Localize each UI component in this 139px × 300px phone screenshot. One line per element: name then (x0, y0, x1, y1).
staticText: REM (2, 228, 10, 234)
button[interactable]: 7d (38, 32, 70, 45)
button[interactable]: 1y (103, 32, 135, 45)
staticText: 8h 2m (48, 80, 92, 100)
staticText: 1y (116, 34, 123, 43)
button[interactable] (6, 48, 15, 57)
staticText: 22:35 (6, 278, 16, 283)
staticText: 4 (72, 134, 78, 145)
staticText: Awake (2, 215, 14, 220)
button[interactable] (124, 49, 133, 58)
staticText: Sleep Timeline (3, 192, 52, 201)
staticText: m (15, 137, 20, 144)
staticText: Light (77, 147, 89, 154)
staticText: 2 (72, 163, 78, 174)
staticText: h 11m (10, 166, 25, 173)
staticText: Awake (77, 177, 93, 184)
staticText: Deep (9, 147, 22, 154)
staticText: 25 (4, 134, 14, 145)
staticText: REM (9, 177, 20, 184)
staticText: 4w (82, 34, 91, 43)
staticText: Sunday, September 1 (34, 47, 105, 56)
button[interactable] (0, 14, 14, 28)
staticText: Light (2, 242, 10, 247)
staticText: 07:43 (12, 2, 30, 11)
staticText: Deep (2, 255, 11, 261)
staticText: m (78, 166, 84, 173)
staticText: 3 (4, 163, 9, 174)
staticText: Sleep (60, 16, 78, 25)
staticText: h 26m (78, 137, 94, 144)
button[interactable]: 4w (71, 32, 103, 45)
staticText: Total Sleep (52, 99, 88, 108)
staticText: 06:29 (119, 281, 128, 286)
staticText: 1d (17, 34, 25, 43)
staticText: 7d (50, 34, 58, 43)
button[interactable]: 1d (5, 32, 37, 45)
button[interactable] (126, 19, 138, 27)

---

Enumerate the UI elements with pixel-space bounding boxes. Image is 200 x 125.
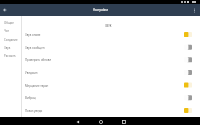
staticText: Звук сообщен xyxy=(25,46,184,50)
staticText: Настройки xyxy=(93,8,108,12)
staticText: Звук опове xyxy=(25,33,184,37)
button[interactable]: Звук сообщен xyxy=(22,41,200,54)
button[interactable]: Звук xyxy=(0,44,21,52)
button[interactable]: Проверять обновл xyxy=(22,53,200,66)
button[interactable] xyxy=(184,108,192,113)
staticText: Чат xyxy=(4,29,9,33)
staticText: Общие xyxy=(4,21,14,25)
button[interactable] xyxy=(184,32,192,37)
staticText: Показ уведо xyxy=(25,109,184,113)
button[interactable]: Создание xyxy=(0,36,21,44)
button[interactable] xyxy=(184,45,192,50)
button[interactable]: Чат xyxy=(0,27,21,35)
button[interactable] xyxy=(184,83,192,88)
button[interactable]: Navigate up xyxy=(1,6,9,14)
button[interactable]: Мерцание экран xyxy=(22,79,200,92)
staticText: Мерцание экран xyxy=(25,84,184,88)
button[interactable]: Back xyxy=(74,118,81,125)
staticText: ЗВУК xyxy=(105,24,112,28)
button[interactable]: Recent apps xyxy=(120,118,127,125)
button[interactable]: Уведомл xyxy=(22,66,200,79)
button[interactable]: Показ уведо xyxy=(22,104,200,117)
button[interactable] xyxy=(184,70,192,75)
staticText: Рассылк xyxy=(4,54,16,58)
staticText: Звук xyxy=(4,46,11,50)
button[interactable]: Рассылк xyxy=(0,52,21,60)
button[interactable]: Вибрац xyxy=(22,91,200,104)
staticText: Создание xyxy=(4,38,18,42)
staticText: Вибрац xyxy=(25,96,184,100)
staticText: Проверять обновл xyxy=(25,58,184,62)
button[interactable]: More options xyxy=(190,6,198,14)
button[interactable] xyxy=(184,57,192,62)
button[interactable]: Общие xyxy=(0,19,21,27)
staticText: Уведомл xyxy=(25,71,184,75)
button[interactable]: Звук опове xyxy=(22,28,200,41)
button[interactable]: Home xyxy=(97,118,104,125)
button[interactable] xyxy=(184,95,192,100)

Exercise requirements ▸
Search the data above for the word "Мерцание". Copy each line it is in.

Answer below ▸
button[interactable]: Мерцание экран xyxy=(22,79,200,92)
staticText: Мерцание экран xyxy=(25,84,184,88)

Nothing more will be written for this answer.